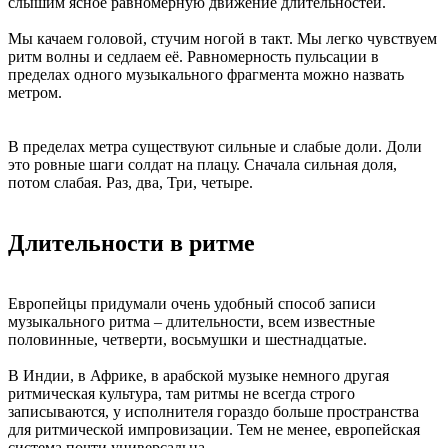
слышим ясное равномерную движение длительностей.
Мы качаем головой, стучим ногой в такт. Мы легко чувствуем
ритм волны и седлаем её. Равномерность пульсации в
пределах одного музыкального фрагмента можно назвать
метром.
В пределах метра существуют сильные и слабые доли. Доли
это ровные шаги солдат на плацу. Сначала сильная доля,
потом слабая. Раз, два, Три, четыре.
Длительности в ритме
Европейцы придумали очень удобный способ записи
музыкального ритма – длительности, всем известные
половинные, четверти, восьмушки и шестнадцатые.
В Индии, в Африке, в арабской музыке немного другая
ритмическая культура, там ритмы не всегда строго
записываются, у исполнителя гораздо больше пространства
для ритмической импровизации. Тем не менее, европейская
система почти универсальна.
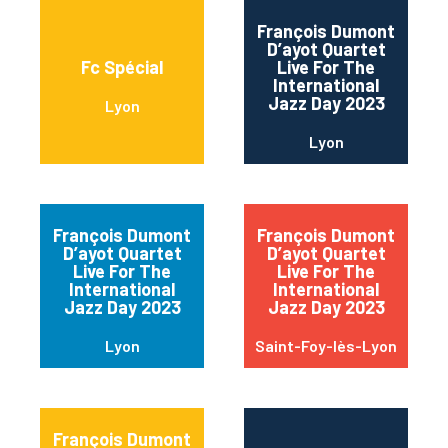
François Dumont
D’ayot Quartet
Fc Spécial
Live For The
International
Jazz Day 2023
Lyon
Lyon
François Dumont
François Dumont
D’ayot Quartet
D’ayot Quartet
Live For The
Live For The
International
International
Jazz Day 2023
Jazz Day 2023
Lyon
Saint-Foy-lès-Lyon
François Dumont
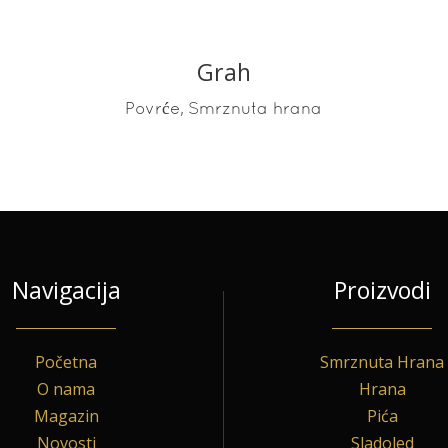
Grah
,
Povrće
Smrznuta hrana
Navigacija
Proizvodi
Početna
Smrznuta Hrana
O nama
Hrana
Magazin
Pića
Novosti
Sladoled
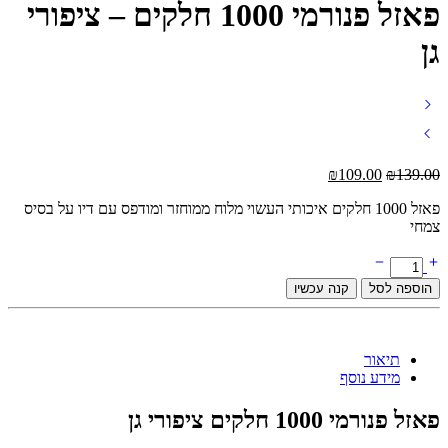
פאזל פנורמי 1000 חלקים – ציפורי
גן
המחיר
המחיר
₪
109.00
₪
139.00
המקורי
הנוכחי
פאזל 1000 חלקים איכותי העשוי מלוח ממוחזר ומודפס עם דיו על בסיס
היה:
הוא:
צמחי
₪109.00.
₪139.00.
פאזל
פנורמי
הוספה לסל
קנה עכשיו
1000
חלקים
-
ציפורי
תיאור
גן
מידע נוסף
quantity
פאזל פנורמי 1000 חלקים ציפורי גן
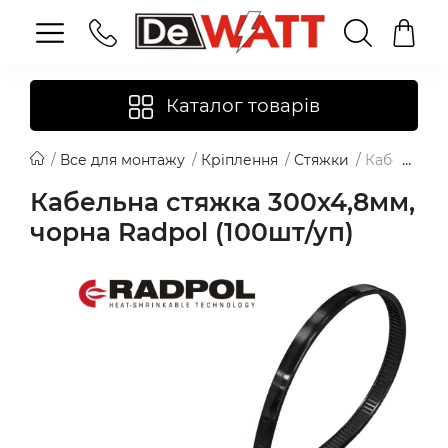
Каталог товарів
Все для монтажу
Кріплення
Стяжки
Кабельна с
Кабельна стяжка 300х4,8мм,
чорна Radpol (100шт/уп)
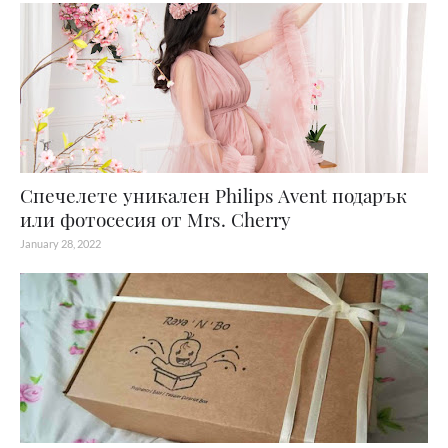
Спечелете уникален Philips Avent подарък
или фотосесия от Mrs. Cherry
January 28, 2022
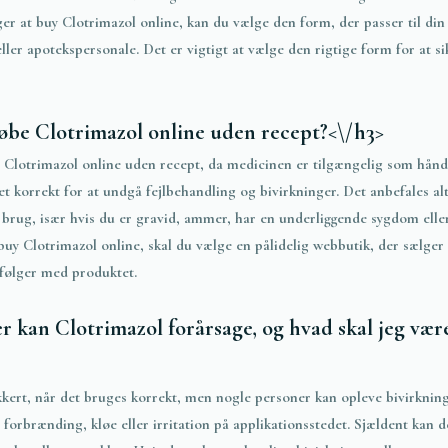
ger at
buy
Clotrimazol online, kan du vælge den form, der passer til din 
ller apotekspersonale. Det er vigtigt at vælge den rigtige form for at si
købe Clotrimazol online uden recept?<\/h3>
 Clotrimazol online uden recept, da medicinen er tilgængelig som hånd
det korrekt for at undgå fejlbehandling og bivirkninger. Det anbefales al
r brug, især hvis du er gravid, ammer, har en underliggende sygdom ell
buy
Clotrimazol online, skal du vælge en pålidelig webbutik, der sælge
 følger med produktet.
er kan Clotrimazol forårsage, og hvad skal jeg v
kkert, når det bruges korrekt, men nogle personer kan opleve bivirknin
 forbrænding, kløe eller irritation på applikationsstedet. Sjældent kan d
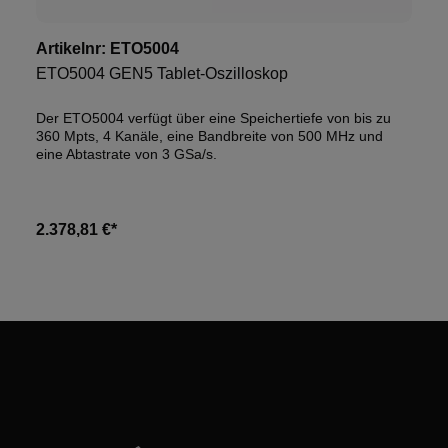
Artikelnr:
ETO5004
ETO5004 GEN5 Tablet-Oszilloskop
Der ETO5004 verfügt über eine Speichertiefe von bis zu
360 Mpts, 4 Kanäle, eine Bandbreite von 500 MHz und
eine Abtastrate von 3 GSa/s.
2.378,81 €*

* * * * * * *

> [Assigned task]
Exact copy, pictures excluded: repeat the lines from the top of the material through the line with "Clotrimazol online, kan".

> [Worked solution]
слышим ясное равномерную движение длительностей.
Мы качаем головой, стучим ногой в такт. Мы легко чувствуем
ритм волны и седлаем её. Равномерность пульсации в
пределах одного музыкального фрагмента можно назвать
метром.
В пределах метра существуют сильные и слабые доли. Доли
это ровные шаги солдат на плацу. Сначала сильная доля,
потом слабая. Раз, два, Три, четыре.
Длительности в ритме
Европейцы придумали очень удобный способ записи
музыкального ритма – длительности, всем известные
половинные, четверти, восьмушки и шестнадцатые.
В Индии, в Африке, в арабской музыке немного другая
ритмическая культура, там ритмы не всегда строго
записываются, у исполнителя гораздо больше пространства
для ритмической импровизации. Тем не менее, европейская
система почти универсальна.
François Dumont
D’ayot Quartet
Fc Spécial
Live For The
International
Jazz Day 2023
Lyon
Lyon
François Dumont
François Dumont
D’ayot Quartet
D’ayot Quartet
Live For The
Live For The
International
International
Jazz Day 2023
Jazz Day 2023
Lyon
Saint-Foy-lès-Lyon
François Dumont
Grah
,
Povrće
Smrznuta hrana
Navigacija
Proizvodi
Početna
Smrznuta Hrana
O nama
Hrana
Magazin
Pića
Novosti
Sladoled
פאזל פנורמי 1000 חלקים – ציפורי
גן
המחיר
המחיר
₪
109.00
₪
139.00
המקורי
הנוכחי
פאזל 1000 חלקים איכותי העשוי מלוח ממוחזר ומודפס עם דיו על בסיס
היה:
הוא:
צמחי
₪109.00.
₪139.00.
פאזל
פנורמי
הוספה לסל
קנה עכשיו
1000
חלקים
-
ציפורי
תיאור
גן
מידע נוסף
quantity
פאזל פנורמי 1000 חלקים ציפורי גן
Каталог товарів
Все для монтажу
Кріплення
Стяжки
Кабельна с
Кабельна стяжка 300х4,8мм,
чорна Radpol (100шт/уп)
Спечелете уникален Philips Avent подарък
или фотосесия от Mrs. Cherry
January 28, 2022
ger at
buy
Clotrimazol online, kan du vælge den form, der passer til din 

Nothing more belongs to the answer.